CONSIDERACIONES DE LA SALA De conformidad con la preceptiva del artículo 1º, numeral 2º del Decreto 1382 de 12 de julio de 2000, en armonía con el artículo 44 del Reglamento General de esta Corporación, es competente la Sala por cuanto la acción está dirigida en contra de Philips Colombiana de Comercialización S. A. –antes Philips Colombiana S. A.-, en actuación que comprende a la Sala de Casación Laboral de la Corte Suprema de Justicia, al Tribunal Superior de Bogotá en su respectiva Sala de Decisión Laboral y al Juzgado 4º Laboral del Circuito de la misma ciudad.
El accionante pretende a través de este mecanismo subsidiario y residual que se deje sin efecto las sentencias de instancia y de casación proferidas en el proceso ordinario que promovió en contra de Philips Colombiana de Comercialización S. A. –antes Philips Colombiana S. A.-, aduciendo que le asiste derecho a la indexación de su primera mesada pensional y a la reliquidación de su pensión.
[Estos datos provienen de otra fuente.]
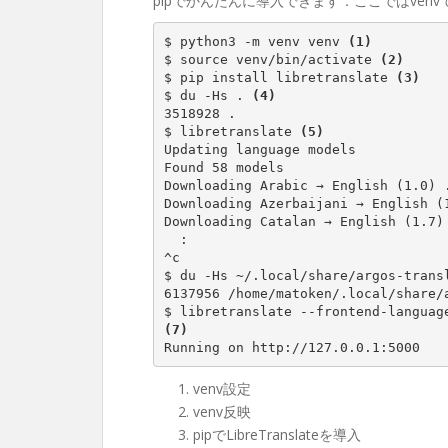
pipでかんたんに導入できます．ここではven
$ python3 -m venv venv 
(1)
$ source venv/bin/activate 
(2)
$ pip install libretranslate 
(3)
$ du -Hs . 
(4)
3518928 .

$ libretranslate 
(5)
Updating language models

Found 58 models

Downloading Arabic → English (1.0) .
Downloading Azerbaijani → English (1
Downloading Catalan → English (1.7) 
  :

^c

$ du -Hs ~/.local/share/argos-trans
6137956 /home/matoken/.local/share/a
(7)
Running on http://127.0.0.1:5000
venv設定
venv反映
pipでLibreTranslateを導入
El artículo 86 de la Constitución Política señala que toda persona tiene derecho a promover acción de tutela ante los jueces, con miras a obtener la protección inmediata de sus derechos constitucionales fundamentales cuando por acción u omisión, le sean vulnerados o amenazados por cualquier autoridad pública o por particulares en los casos previstos de forma expresa en la ley, siempre que no exista otro medio de defensa judicial o existiendo, cuando la tutela se utilice como mecanismo transitorio para evitar la materialización de un perjuicio de carácter irremediable.
En orden a adoptar la decisión que en el plano constitucional resulte procedente, obligado se impone advertir que como la inconformidad del accionante se orienta a reprochar las sentencias de primera y segunda instancia que datan del 16 de diciembre de 1999 y 31 de mayo de 2000 y la de casación proferida el 24 de enero de 2001, es incuestionable que si el libelo constitucional fue presentado el 14 de septiembre de 2009 luego de transcurridos más de ocho (8) años contados a partir del último proveído, carece de interposición oportuna y razonable.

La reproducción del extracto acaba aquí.